## [Supplied data]
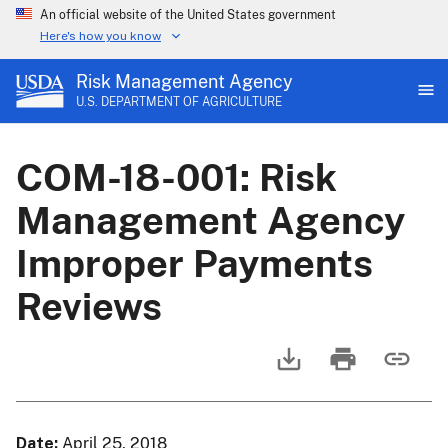
An official website of the United States government
Here's how you know
Risk Management Agency
U.S. DEPARTMENT OF AGRICULTURE
COM-18-001: Risk
Management Agency
Improper Payments
Reviews
Date
April 25, 2018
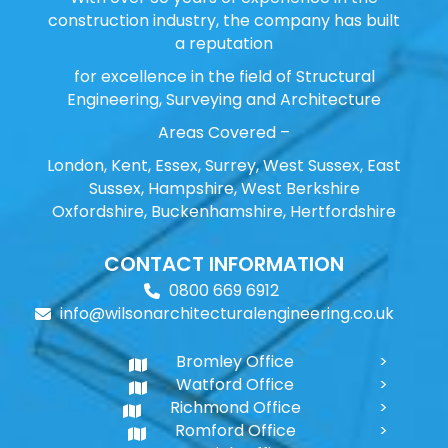
construction industry, the company has built
a reputation
for excellence in the field of Structural
Engineering, Surveying and Architecture
Areas Covered –
London, Kent, Essex, Surrey, West Sussex, East
Sussex, Hampshire, West Berkshire
Oxfordshire, Buckenhamshire, Hertfordshire
CONTACT INFORMATION
0800 669 6912
info@wilsonarchitecturalengineering.co.uk
Bromley Office
Watford Office
Richmond Office
Romford Office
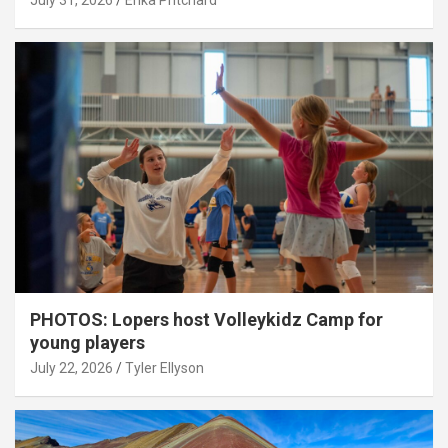
July 31, 2026
Erika Pritchard
PHOTOS: Lopers host Volleykidz Camp for
young players
July 22, 2026
Tyler Ellyson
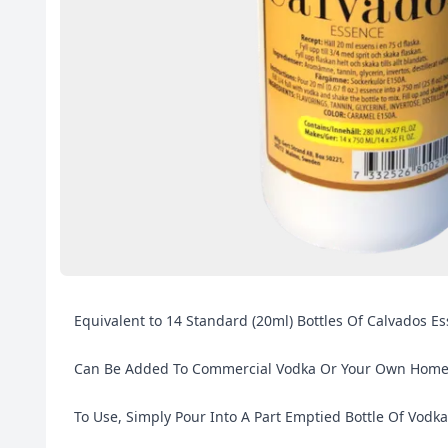
Equivalent to 14 Standard (20ml) Bottles Of Calvados Es
Can Be Added To Commercial Vodka Or Your Own Home Ma
To Use, Simply Pour Into A Part Emptied Bottle Of Vodka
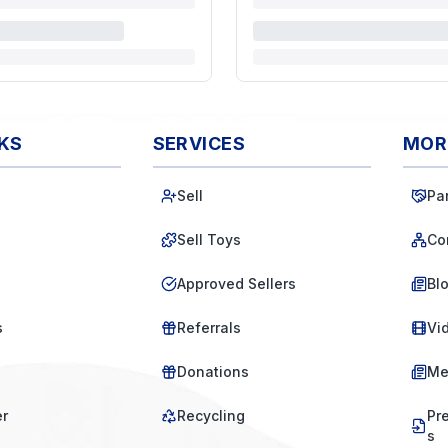
NKS
SERVICES
MOR
Sell
Pa
Sell Toys
Co
Approved Sellers
Bl
s
Referrals
Vi
Donations
Me
er
Recycling
Pr
s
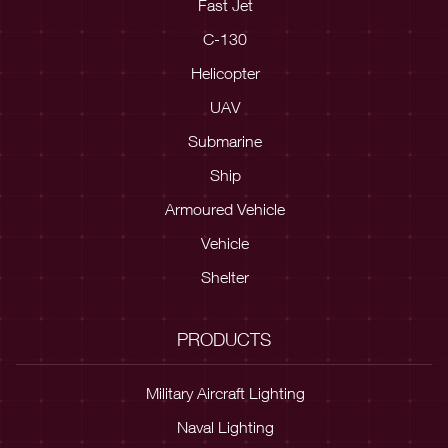
Fast Jet
C-130
Helicopter
UAV
Submarine
Ship
Armoured Vehicle
Vehicle
Shelter
PRODUCTS
Military Aircraft Lighting
Naval Lighting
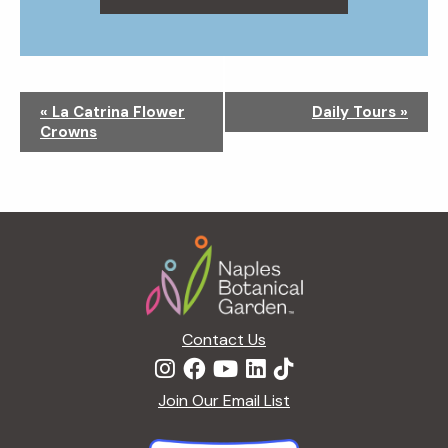
N
«
La Catrina Flower
Daily Tours
»
a
Crowns
v
i
g
a
Footer
t
i
o
n
Contact Us
Join Our Email List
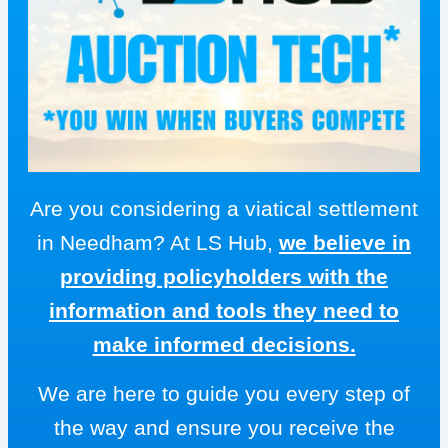
Are you considering a viatical settlement
in Needham? At LS Hub,
we believe in
providing policyholders with the
information and tools they need to
make informed decisions.
We are here to guide you every step of
the way and ensure you receive the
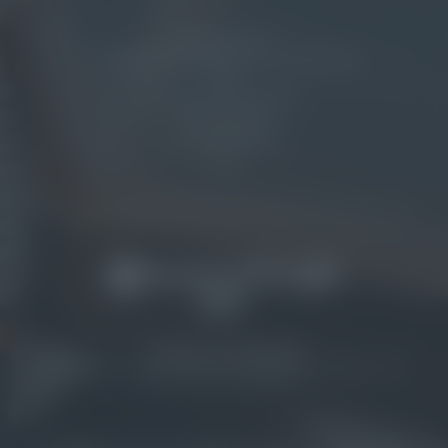
OUR CHALETS
SEASIDE RESTAURANT & LOUNGE BAR
GOLF
NATURAL WELLNESS
PET FRIENDLY
ENTERTAINMENT
MAP
© NATURAL VILLAGE RESORT
HOME
|
IMPRINT
|
PRIVACY
|
PRIVACY SETTINGS
|
ACCESSIBILITY
|
SITE
MAP
|
VAT NO.: IT02751630217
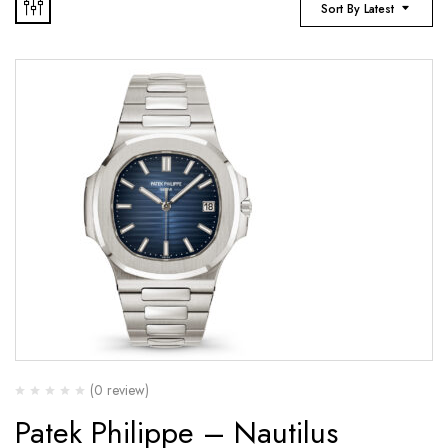
Sort By Latest
(0 review)
Patek Philippe – Nautilus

## [Prompt]
Check each line of the records above for the word "Lighting", count the lines that have it, and give only the count.

## [Written answer]
2